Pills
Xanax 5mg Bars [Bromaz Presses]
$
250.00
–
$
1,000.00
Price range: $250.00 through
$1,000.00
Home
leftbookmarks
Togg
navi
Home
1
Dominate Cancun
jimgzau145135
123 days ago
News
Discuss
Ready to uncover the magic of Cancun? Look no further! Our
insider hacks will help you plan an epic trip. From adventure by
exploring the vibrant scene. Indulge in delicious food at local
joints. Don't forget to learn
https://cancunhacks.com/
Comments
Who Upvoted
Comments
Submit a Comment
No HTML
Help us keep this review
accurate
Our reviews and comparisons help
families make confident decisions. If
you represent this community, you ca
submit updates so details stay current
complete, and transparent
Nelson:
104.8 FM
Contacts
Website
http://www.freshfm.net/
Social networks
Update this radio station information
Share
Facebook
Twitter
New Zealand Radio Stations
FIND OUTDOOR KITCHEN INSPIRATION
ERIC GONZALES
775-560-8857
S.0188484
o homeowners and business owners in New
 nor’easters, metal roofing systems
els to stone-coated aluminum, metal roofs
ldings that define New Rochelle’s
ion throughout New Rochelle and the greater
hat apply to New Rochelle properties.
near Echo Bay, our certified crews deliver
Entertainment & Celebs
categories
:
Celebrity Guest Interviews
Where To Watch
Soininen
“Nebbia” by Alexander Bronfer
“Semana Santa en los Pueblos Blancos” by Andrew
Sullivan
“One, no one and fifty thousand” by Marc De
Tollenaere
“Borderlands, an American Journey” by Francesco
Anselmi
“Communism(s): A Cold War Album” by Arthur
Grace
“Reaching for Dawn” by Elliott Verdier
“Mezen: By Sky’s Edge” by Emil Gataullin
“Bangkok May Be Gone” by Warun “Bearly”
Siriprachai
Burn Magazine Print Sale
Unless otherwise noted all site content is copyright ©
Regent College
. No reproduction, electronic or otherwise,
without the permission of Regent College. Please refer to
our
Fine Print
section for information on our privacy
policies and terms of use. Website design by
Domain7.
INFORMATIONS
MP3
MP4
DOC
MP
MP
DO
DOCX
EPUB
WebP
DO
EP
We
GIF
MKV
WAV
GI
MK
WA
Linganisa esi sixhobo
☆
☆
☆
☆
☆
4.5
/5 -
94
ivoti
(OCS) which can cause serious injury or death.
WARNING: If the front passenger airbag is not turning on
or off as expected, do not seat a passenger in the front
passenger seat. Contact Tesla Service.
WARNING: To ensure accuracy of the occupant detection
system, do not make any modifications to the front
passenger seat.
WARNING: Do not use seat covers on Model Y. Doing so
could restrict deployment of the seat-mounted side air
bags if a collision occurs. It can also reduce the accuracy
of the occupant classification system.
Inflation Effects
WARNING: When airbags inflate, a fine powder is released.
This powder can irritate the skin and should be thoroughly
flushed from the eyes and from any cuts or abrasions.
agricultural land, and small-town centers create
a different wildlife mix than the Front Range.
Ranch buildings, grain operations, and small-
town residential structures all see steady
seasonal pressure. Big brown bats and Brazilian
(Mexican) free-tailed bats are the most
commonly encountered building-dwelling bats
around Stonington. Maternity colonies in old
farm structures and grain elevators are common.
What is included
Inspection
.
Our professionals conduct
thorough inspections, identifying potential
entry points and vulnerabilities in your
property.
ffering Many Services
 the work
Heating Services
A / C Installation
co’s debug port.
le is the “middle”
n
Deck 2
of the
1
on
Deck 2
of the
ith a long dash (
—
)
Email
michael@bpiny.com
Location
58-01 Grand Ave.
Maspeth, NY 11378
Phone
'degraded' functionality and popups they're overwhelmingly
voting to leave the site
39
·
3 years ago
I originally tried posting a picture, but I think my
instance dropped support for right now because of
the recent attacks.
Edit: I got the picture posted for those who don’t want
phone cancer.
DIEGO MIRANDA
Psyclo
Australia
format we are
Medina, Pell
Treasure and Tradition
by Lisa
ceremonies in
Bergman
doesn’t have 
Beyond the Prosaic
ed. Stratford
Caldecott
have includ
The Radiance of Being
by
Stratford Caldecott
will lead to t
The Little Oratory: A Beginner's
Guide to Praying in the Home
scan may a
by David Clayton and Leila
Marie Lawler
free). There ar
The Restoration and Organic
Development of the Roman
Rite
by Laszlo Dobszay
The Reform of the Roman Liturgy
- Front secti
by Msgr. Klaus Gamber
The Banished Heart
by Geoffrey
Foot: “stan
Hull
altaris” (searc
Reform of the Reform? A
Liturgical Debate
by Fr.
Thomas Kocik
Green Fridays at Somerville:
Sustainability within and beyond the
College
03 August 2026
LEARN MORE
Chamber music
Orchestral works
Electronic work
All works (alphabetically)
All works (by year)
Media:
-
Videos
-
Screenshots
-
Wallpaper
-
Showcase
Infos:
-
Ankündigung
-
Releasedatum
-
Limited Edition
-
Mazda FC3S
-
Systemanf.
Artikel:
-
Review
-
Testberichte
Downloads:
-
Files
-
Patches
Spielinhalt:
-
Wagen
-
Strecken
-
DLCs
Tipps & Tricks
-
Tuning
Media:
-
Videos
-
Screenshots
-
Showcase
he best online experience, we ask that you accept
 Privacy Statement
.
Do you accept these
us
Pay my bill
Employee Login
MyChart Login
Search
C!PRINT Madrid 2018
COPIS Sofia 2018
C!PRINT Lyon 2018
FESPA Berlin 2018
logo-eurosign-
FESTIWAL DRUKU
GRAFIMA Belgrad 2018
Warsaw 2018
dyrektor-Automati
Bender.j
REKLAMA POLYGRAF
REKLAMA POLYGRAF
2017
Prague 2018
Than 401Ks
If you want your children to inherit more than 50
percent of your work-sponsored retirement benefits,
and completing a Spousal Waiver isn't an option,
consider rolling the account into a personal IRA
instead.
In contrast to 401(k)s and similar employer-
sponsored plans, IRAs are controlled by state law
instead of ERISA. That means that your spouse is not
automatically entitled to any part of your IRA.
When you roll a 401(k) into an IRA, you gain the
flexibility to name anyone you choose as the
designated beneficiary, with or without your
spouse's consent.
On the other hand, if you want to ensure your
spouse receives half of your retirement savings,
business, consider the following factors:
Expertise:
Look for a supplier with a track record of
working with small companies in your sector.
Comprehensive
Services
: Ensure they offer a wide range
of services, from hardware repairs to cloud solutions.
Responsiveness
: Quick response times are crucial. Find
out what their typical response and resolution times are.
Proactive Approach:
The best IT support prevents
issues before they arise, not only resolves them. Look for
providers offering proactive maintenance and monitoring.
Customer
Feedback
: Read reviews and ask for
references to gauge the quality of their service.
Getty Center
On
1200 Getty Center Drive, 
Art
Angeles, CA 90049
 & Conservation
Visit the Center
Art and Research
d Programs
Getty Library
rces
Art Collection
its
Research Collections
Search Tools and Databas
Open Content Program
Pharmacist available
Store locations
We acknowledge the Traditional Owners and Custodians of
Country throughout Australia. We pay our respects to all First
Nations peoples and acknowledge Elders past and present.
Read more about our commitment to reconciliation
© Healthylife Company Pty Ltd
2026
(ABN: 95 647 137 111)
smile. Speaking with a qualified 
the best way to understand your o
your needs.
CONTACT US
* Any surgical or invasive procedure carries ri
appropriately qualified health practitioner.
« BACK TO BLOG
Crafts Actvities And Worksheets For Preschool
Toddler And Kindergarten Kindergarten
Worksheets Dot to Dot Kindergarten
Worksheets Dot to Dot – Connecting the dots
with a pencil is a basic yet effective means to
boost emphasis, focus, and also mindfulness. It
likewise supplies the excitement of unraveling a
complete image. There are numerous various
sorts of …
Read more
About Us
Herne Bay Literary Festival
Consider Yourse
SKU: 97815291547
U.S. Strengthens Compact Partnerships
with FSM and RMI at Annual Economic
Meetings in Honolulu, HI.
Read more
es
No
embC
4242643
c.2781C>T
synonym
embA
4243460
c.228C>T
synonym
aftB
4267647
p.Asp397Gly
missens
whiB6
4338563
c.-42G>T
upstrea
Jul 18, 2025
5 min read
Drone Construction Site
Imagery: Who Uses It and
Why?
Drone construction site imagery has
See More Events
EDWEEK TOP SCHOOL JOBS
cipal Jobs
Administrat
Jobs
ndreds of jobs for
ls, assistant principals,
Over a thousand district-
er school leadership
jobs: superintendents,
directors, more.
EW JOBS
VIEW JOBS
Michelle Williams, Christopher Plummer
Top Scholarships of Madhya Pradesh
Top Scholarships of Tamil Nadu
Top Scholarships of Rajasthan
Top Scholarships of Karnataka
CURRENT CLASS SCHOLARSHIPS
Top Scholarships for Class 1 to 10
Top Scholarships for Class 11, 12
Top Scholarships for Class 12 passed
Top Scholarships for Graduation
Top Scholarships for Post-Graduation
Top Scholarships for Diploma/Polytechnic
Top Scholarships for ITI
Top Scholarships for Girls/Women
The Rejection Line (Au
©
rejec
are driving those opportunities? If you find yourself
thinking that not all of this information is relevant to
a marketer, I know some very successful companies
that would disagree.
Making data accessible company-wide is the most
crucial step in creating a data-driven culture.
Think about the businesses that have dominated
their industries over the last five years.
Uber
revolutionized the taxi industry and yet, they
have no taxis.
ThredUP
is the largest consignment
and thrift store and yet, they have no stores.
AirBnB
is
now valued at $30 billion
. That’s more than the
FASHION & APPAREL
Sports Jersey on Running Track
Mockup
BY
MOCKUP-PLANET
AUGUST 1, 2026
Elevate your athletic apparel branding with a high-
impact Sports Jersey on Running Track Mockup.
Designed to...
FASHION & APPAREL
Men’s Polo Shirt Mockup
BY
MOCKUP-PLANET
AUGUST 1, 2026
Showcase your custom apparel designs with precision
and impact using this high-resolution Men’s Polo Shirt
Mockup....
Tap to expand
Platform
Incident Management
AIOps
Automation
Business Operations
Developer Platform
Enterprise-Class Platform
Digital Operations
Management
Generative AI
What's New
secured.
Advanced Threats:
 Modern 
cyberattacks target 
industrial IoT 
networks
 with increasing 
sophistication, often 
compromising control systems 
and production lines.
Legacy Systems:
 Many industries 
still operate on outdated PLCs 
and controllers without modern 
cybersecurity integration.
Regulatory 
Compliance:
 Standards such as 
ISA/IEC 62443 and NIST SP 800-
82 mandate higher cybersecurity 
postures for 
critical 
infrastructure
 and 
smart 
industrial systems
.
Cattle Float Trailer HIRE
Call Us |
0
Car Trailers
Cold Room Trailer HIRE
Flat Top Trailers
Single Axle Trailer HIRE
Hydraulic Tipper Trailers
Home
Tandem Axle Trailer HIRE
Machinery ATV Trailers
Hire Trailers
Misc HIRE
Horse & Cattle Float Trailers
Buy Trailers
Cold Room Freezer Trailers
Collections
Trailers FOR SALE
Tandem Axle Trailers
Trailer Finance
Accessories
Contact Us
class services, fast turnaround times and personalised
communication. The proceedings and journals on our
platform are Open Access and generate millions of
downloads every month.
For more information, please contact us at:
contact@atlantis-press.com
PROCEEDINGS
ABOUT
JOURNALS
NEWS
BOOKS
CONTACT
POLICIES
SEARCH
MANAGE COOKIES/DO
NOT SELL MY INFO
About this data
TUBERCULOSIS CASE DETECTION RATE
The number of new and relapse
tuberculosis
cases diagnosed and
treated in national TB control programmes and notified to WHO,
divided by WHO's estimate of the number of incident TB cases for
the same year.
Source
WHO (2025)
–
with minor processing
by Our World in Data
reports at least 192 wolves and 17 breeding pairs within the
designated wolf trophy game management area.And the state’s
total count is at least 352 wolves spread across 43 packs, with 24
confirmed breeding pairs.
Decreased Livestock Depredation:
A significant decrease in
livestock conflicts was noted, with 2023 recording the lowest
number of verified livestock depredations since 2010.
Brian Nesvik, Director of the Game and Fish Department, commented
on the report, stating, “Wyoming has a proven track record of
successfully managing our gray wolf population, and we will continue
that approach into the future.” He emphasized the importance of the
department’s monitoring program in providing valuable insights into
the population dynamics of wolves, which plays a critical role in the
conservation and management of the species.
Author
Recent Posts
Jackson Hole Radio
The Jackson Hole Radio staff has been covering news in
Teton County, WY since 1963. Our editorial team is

──────────────────────────────

Beginning at the line above that contains "Edit: I got", return each line exactly through the line that contains "Stratford Caldecott", and no others.

(Result of the task)
Edit: I got the picture posted for those who don’t want
phone cancer.
DIEGO MIRANDA
Psyclo
Australia
format we are
Medina, Pell
Treasure and Tradition
by Lisa
ceremonies in
Bergman
doesn’t have 
Beyond the Prosaic
ed. Stratford
Caldecott
have includ
The Radiance of Being
by
Stratford Caldecott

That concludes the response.